The inventory is broken out into multiple files under ./inventory directory.

kvmhost.yml - defining the settings for KVM host(s)
swift.yml - defining the settings for Swift nodes

If you want to run a cluster across multiple KVM hosts, you will need to modify the inventory to use bridged networks (which must already exist on the KVM hosts) as all nodes will need to be able to communicate.

Requirements

If creating VMs, the csmart.virt_infra Ansible role will also configure libvirt on the host for you. Therefore, all that's needed is a Linux box that is able to run KVM (defaults to localhost) and has the CentOS Stream 8 cloud image (https://cloud.centos.org/centos/8-stream/x86_64/images/CentOS-Stream-GenericCloud-8-20210603.0.x86_64.qcow2).

Supported operating systems

Deploy host

The Ansible deploy host requires:

Ansible >= 2.9
Jinja2 >= 2.8
Python netaddr

NOTE

For CentOS 7, standard Python 2 packages are not sufficient as Jinja2 is 2.7, therefore it is recommended to use Python 3 packages.

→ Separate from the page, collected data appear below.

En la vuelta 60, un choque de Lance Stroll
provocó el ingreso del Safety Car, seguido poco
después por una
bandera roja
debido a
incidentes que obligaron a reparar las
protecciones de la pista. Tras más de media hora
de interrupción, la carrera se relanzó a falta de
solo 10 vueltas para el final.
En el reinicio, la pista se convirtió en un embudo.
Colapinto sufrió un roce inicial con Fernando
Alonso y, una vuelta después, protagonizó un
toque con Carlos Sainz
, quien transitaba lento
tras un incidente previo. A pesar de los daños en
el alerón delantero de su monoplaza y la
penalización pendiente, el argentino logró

sudo yum install centos-release-ansible-29
sudo yum install ansible-python3 python36-netaddr

This is taken care of automatically when using the ./scripts/site.sh wrapper script.

KVM host

The KVM host(s) can be any major Linux distro, such as Fedora, CentOS, Debian, Ubuntu, openSUSE, etc.

Swift nodes

For the Swift cluster nodes, only CentOS 8 Stream is currently supported.

Switching from CentOS 8 to Stream

If you are using existing nodes that are CentOS 8, you can switch them to Stream like so.

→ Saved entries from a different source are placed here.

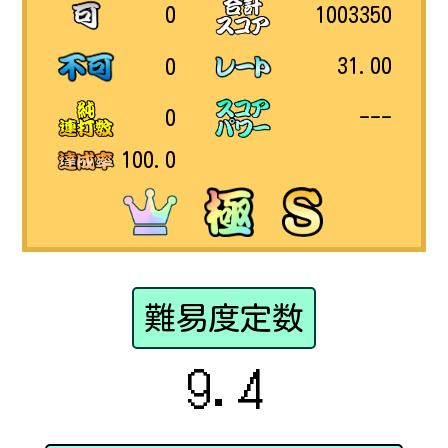
1003350
0
31.00
0
---
0
100.0
難易度定数
9.4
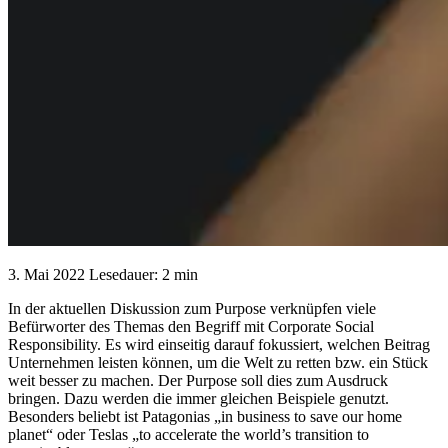
3. Mai 2022
Lesedauer: 2 min
In der aktuellen Diskussion zum Purpose verknüpfen viele
Befürworter des Themas den Begriff mit Corporate Social
Responsibility. Es wird einseitig darauf fokussiert, welchen Beitrag
Unternehmen leisten können, um die Welt zu retten bzw. ein Stück
weit besser zu machen. Der Purpose soll dies zum Ausdruck
bringen. Dazu werden die immer gleichen Beispiele genutzt.
Besonders beliebt ist Patagonias „in business to save our home
planet“ oder Teslas „to accelerate the world’s transition to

sudo dnf swap centos-linux-repos centos-stream-repos
sudo dnf distro-sync
sudo reboot

SELinux

SELinux will be set to permissive mode on the Swift nodes for now, enforcing will be supported later.

Spin up infrastructure on KVM

First, clone this Git repo.

git clone https://github.com/csmart/virt-infra-swift.git
cd virt-infra-swift

Download the CentOS cloud image and copy in-place for libvirt.

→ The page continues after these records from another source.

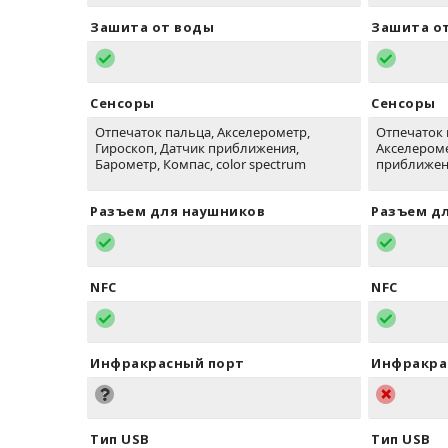
Зашита от воды
Зашита о
Сенсоры
Сенсоры
Отпечаток пальца, Акселерометр,
Отпечаток 
Гироскоп, Датчик приближения,
Акселероме
Барометр, Компас, color spectrum
приближен
Разъем для наушников
Разъем д
NFC
NFC
Инфракрасный порт
Инфракра
Тип USB
Тип USB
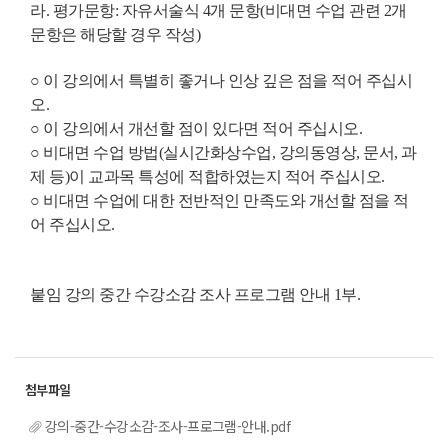
라. 평가문항: 자유서술식 4개 문항(비대면 수업 관련 2개
문항은 해당할 경우 작성)
○ 이 강의에서 특별히 좋거나 인상 깊은 점을 적어 주십시
오.
○ 이 강의에서 개선할 점이 있다면 적어 주십시오.
○ 비대면 수업 방법(실시간화상수업, 강의동영상, 문서, 과
제 등)이 교과목 특성에 적합하였는지 적어 주십시오.
○ 비대면 수업에 대한 전반적인 만족도와 개선할 점을 적
어 주십시오.
붙임 강의 중간 수강소감 조사 프로그램 안내 1부.
강의-중간-수강소감-조사-프로그램-안내.pdf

wget https://cloud.centos.org/centos/8-stream/x86_64/images/CentOS-Stream-GenericCloud-8-20220125.1.x86_64.qcow2
sudo mkdir -p /var/lib/libvirt/images
sudo mv CentOS-Stream-GenericCloud-8-20220125.1.x86_64.qcow2 /var/lib/libvirt/images/

Spin up virtual machines using csmart.virt_infra Ansible role on a KVM host (defaults to localhost). The script simply wraps the Ansible commands, however it also makes sure that Ansible is installed and that the required roles are present.

./scripts/create-nodes.sh

This is the same as running the playbook directly.

ansible-playbook -i ./inventory ./ansible/virt-infra.yml

Destroy the virtual machines

We can completely destroy the virtual machines (and therefore the Swift cluster) using the same playbook. This script wraps the csmart.virt_infra Ansible role, but sets the state of the Swift VMs to undefined, so that they are deleted and cleaned up.

./scripts/destroy-nodes.sh

This is the same as running the playbook directly and passing in an extra argument to set the state to undefined.

ansible-playbook -i ./inventory ./ansible/virt-infra.yml -e virt_infra_state=undefined

Deploy Swift cluster

Once you have some machines ready, we can use the same inventory to deploy a multi-node PACO Swift cluster.

If you did not use the csmart.virt_infra role to spin up VMs, you will need to modify the swift.yml inventory file (or create your own) to suit your configuration.

This script will wrap the csmart.swift Ansible role to bootstrap the Swift cluster.

./scripts/site.sh

This is the same as running the playbook directly.

ansible-playbook -i ./inventory ./ansible/site.yml

Modify the Swift cluster

As Ansible is idempotent, you can simply modify the inventory and re-run the same full site.sh script.

However, rather than running everything you can:

Run site playbook with tags to run specific tasks, or
Run task specific playbook

For example, if you have modified the Swift Proxy service, you can run the site playbook with tags.

./scripts/site.sh --tags proxy

This is the same as running the playbook directly.

ansible-playbook -i ./inventory ./ansible/site.yml --tags proxy

Or you can run the proxy specific playbook.

ansible-playbook -i ./inventory ./ansible/swift-proxy-configure.yml

Test Swift cluster

Once the cluster is built, we can perform a simple test to make sure Swift is working. This script will simply create a container, upload a new temp file, download the object and clean up.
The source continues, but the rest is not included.